The impact of multipole and relativistic effects on photoionization and radiative recombination cross sections in hot plasmas
M.B. Trzhaskovskaya, V.K. Nikulin, and R.E.H. Clark

TL;DR
This paper demonstrates that relativistic and multipole effects significantly influence photoionization and radiative recombination cross sections in hot plasmas, emphasizing the importance of relativistic electron distributions for accurate rate calculations.
Contribution
It introduces a fully relativistic Dirac-Fock approach that accounts for all multipoles and highlights the necessity of using relativistic Maxwell-Boltzmann distributions in hot plasma modeling.
Findings
Multipole contributions are significant at electron energies above several keV.
Relativistic Maxwell-Boltzmann distribution reduces recombination rate coefficients.
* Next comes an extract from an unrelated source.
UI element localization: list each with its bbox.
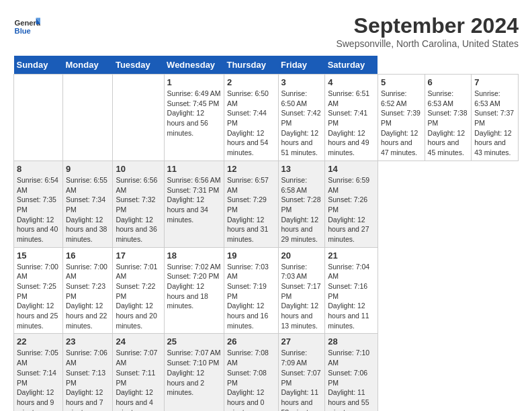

First demonstration of the combined impact of relativistic effects and multipoles in this context.
Abstract
It is shown in the framework of the fully relativistic Dirac-Fock treatment of photoionization and radiative recombination processes that taking into account all significant multipoles of the radiative field is of considerable importance at electron energy higher than several keV. For the first time, we show that the relativistic Maxwell-Bolzmann distribution of continuum electrons should be used in hot thermal plasmas. This decreases the radiative recombination rate coefficient up to several multipoles compared to the non-relativistic distribution commonly used.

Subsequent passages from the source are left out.